# [Work item]
Given the material below, output exactly the lines from the line with "негайно ігноруйте їх та звертайтеся до" to the line with "повідомляйте відповідні органи.", both ends included, and no other lines.
----------
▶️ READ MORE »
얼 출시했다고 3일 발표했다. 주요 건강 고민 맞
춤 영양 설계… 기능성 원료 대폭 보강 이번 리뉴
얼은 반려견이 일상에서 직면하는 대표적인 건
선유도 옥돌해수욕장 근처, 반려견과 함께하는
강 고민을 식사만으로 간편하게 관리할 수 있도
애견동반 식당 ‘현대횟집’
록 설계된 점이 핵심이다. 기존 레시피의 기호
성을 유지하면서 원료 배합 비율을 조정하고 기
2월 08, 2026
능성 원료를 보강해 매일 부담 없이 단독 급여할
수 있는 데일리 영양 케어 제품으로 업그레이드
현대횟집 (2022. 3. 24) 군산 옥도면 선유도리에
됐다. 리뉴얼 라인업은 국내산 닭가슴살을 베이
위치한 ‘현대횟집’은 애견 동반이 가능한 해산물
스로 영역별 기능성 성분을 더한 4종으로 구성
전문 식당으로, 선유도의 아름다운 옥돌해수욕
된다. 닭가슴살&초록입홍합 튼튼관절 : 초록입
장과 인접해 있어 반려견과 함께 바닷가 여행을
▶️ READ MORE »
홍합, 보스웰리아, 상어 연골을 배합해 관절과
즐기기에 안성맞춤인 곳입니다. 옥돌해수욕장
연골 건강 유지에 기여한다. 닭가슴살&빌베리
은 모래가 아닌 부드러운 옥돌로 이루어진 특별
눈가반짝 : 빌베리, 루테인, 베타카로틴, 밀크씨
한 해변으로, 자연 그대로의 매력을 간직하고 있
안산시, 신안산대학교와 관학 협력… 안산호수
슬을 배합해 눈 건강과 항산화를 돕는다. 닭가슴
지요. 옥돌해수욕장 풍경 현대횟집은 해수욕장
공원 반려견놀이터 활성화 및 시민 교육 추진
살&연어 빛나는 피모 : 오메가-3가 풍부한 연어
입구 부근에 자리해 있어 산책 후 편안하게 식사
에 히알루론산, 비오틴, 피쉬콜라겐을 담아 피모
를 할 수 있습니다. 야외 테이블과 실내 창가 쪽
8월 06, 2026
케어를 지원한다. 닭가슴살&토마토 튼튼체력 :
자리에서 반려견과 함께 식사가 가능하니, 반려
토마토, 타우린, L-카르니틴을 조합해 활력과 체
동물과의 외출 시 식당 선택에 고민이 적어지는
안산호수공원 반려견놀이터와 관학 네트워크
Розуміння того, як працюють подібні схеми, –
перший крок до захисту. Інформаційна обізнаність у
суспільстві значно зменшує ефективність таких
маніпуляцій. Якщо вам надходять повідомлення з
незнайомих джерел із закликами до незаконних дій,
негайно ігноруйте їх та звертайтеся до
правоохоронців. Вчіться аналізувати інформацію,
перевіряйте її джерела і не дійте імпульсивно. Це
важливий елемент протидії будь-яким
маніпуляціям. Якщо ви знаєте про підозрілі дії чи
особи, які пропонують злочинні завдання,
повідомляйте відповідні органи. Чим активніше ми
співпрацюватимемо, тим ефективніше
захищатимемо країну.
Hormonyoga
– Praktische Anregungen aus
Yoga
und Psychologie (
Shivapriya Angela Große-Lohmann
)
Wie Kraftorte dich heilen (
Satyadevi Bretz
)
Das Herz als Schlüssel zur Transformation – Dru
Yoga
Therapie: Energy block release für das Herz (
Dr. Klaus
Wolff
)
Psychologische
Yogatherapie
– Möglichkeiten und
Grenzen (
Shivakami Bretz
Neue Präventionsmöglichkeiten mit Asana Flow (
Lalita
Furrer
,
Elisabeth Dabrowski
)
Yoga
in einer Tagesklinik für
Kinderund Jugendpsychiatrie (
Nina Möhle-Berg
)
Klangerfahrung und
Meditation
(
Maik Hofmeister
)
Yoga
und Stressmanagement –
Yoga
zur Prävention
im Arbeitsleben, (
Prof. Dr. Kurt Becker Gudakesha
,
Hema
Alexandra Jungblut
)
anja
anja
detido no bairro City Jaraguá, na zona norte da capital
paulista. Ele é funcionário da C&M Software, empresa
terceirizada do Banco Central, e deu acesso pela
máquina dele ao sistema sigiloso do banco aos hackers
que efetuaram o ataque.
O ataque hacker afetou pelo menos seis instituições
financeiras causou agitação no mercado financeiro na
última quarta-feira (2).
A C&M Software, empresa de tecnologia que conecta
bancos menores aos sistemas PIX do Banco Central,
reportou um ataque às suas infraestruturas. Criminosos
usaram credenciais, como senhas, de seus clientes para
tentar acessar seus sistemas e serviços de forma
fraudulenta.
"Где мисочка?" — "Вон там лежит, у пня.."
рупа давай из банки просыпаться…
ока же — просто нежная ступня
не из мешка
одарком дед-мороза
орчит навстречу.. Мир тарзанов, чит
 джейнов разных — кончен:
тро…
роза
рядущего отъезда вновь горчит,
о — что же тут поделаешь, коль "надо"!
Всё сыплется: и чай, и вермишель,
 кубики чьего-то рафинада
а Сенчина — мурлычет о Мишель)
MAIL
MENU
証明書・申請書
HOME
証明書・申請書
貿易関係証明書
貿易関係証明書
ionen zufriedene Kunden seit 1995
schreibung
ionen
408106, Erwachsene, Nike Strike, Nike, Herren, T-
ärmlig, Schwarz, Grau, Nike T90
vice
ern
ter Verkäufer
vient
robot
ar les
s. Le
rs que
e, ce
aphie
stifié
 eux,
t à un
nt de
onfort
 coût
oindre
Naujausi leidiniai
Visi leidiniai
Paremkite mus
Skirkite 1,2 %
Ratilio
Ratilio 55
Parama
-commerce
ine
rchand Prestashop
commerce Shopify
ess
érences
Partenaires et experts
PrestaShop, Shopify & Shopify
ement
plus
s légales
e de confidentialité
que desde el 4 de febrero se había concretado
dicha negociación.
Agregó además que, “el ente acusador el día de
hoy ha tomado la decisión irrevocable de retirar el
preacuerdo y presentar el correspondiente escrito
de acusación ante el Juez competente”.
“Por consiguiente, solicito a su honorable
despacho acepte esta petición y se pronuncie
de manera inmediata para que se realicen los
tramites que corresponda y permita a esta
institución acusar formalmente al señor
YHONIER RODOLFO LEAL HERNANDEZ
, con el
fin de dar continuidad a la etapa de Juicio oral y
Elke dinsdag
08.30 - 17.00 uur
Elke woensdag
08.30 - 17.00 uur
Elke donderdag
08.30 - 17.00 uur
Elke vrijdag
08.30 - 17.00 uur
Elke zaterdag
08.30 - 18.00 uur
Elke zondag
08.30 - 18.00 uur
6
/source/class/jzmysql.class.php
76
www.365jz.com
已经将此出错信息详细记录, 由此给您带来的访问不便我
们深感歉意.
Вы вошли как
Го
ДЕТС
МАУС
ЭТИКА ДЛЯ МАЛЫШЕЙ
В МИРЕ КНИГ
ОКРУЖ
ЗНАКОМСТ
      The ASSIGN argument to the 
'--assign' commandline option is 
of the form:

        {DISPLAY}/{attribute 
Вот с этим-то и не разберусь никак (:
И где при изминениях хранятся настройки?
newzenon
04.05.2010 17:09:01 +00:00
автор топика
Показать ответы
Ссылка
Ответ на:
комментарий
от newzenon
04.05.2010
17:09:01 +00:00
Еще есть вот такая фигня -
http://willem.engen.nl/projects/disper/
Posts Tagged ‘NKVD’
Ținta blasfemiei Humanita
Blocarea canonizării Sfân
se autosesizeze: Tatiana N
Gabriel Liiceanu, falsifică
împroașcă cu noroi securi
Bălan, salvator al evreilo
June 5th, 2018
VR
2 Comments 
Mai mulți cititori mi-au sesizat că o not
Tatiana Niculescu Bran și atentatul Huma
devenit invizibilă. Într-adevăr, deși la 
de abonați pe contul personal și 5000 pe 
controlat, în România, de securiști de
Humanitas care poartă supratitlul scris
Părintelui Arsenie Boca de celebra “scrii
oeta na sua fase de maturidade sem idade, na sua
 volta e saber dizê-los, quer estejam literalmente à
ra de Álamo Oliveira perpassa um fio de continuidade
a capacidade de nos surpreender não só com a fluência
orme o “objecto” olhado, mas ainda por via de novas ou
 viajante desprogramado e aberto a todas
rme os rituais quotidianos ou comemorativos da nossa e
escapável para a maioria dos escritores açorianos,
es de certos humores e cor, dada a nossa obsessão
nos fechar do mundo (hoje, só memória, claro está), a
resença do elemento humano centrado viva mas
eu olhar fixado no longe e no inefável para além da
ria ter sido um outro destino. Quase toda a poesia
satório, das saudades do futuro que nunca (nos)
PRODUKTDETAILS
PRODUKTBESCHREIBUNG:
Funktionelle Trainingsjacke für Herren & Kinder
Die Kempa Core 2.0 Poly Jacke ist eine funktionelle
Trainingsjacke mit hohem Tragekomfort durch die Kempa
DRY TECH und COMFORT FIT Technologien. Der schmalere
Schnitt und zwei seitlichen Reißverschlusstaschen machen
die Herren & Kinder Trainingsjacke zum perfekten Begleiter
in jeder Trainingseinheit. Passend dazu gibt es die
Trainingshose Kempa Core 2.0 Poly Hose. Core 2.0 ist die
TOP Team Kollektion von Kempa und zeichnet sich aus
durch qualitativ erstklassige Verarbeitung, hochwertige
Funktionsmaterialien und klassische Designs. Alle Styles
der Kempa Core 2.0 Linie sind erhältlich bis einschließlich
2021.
----------
# [Task answer]
негайно ігноруйте їх та звертайтеся до
правоохоронців. Вчіться аналізувати інформацію,
перевіряйте її джерела і не дійте імпульсивно. Це
важливий елемент протидії будь-яким
маніпуляціям. Якщо ви знаєте про підозрілі дії чи
особи, які пропонують злочинні завдання,
повідомляйте відповідні органи. Чим активніше ми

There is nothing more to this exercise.